Current Practice of Branched Chain Amino Acids Administration in Patients with Liver Cirrhosis: A Physician Survey
Correspondence Address :
Dr. Vaishali Bhargava,
Medical Advisor, Established Pharmaceuticals Divsion, Abbott India Limited,
Mumbai, Maharashtra, India.
E-mail: vaishali.b@abbott.com
Introduction: Protein Energy Malnutrition (PEM) is prevalent in about 65-90% of patients with liver disorders. PEM is usually associated with poor quality of life, high risk of complications, morbidity and mortality, and longer duration of hospital stays. PEM is also associated with decreased skeletal muscle mass and reduced levels of serum albumin and Branched Chain Amino Acids (BCAAs). Therefore, BCAAs are recommended as nutritional therapy in various liver disorders.
Aim: To understand the current practice of BCAA use in patients with liver cirrhosis in India.
Materials and Methods: A cross-sectional, questionnaire-based survey was conducted pan India involving 100 gastroenterologists over a period of four months from September 2019 to December 2019. Each physician participated in the survey after verbal consent. Ample time was given for completion of the questionnaires.

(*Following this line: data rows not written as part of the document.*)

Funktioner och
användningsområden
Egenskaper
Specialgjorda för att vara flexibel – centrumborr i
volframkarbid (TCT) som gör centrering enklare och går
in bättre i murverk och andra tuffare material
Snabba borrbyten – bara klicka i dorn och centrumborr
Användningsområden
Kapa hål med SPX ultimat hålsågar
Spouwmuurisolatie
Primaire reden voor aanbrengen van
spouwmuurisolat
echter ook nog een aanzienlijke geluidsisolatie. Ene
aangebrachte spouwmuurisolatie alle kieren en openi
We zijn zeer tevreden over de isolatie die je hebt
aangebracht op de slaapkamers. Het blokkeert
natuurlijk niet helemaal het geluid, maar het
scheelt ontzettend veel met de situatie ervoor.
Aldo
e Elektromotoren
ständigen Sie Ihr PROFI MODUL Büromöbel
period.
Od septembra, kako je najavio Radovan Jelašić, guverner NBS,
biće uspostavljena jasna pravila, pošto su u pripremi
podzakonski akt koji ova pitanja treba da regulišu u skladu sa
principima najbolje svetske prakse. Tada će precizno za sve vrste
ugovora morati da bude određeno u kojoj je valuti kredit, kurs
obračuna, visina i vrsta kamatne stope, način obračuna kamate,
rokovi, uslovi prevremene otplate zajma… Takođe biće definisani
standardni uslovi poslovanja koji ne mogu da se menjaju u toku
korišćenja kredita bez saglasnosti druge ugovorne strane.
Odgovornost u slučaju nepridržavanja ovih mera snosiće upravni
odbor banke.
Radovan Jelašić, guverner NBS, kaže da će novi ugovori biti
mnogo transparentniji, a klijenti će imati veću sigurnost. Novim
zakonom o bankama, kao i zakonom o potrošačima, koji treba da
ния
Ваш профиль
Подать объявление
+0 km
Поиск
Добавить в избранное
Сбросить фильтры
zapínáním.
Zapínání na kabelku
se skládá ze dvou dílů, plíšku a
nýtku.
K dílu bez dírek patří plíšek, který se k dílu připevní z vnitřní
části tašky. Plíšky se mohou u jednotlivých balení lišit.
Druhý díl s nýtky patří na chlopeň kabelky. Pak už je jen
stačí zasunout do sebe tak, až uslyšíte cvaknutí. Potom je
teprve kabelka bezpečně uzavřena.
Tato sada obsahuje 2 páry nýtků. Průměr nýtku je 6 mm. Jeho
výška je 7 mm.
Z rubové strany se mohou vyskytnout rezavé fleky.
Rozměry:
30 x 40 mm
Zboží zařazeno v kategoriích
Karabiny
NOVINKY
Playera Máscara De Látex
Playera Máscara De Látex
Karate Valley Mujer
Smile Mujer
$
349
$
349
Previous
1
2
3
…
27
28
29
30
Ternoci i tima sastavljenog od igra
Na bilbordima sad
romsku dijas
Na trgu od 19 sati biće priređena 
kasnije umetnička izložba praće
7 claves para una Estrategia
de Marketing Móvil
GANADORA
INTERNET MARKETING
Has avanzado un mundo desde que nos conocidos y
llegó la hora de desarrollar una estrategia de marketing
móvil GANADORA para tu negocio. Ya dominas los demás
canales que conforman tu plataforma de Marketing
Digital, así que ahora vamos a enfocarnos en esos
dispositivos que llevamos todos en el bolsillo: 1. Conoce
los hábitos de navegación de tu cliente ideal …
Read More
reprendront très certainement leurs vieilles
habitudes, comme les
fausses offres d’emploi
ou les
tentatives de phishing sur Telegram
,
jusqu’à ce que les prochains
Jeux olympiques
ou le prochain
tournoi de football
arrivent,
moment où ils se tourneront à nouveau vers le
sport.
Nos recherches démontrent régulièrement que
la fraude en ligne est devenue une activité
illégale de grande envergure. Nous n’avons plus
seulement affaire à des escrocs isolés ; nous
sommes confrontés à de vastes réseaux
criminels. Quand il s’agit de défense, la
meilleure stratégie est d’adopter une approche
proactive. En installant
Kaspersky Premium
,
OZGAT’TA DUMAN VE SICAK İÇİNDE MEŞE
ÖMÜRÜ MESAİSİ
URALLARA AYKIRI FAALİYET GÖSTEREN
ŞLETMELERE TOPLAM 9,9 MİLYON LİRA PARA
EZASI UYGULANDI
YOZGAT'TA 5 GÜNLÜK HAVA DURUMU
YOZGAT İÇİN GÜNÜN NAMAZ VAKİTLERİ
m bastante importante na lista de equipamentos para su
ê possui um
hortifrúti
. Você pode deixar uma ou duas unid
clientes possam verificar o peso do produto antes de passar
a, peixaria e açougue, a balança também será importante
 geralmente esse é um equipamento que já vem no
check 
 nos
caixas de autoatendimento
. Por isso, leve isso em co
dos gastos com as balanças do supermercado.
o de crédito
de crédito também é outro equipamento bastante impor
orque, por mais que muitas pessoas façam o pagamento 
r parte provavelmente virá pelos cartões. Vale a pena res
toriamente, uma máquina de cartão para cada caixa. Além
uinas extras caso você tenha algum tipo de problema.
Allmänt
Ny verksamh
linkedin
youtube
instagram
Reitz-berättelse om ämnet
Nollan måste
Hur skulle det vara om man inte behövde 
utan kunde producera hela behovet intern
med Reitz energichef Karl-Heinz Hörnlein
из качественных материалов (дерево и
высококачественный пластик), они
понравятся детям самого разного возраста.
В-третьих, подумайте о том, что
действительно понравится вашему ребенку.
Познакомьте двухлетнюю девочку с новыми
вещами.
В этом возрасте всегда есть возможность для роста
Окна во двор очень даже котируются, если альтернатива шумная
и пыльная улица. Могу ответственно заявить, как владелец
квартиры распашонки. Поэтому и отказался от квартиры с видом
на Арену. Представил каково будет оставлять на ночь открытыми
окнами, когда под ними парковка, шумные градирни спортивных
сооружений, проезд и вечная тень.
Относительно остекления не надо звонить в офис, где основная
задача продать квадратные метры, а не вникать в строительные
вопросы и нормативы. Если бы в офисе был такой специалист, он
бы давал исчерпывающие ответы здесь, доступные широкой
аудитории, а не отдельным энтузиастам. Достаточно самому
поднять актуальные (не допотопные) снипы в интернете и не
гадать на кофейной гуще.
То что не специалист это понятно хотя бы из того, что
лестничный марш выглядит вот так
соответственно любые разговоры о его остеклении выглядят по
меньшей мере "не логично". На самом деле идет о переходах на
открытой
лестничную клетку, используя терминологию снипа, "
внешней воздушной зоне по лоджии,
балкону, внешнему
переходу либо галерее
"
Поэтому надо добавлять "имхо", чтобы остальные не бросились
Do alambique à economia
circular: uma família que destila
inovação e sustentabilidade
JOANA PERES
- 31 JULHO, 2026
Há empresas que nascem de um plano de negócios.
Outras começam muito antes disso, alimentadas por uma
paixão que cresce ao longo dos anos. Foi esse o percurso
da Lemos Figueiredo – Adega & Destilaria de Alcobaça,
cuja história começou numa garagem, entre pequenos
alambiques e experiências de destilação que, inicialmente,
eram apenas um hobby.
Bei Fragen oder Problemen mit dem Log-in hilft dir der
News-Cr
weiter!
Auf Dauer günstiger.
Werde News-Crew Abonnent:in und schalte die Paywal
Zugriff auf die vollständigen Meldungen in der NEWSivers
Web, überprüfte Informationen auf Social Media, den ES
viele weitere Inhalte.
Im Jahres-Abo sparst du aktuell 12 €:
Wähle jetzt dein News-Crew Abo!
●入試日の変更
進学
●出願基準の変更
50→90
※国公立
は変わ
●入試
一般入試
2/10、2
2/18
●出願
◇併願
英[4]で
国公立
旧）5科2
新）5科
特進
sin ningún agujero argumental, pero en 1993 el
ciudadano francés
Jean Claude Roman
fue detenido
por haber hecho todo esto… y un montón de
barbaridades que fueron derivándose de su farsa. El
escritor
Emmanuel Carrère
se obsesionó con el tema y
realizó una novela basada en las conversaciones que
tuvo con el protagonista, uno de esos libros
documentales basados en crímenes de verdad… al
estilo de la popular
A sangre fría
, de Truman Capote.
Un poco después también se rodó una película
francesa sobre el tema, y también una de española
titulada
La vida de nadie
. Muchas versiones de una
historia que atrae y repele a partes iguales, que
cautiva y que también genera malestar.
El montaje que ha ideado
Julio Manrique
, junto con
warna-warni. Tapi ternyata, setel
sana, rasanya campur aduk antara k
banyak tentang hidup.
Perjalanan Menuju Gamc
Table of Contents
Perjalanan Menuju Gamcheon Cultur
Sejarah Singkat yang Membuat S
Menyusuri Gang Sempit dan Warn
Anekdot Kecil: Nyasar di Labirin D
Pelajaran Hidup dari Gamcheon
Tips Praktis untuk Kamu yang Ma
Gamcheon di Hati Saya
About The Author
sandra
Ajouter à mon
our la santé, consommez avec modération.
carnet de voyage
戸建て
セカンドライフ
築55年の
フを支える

Results: Out of 83 participating physicians, nearly 3/4th considered liver cirrhosis as the most common Gastrointestinal (GI) disorder where nutrition is important in patient management. Malnutrition was commonly observed in patients with cirrhosis by nearly over 80% physicians and was most common in patients with decompensated cirrhosis. Weight loss and loss of appetite can be early signs of sarcopenia as these were common profiles observed in patients with malnutrition. Total 51.8% physicians considered BCAA administration in all Child-Pugh class patients. The practice of BCAA treatment with regards to its dose and duration highly varied for patients with cirrhosis, Hepatic Encephalopathy (HE), and Liver Transplantation (LT). Proteins from vegetarian source (50.6%) and BCAA supplementation (96.4%) were considered as major treatments for HE patients. Majority of the physicians reported that BCAA administration improved quality of life (52.4%), reduced HE episodes (49.4%), improved muscle mass (50%), and reduced hospitalisation rates (49.4%) in 20-40% of their patients. In all, 92.8% of physicians suggested that early administration of oral BCAA can prolong the waiting period for LT.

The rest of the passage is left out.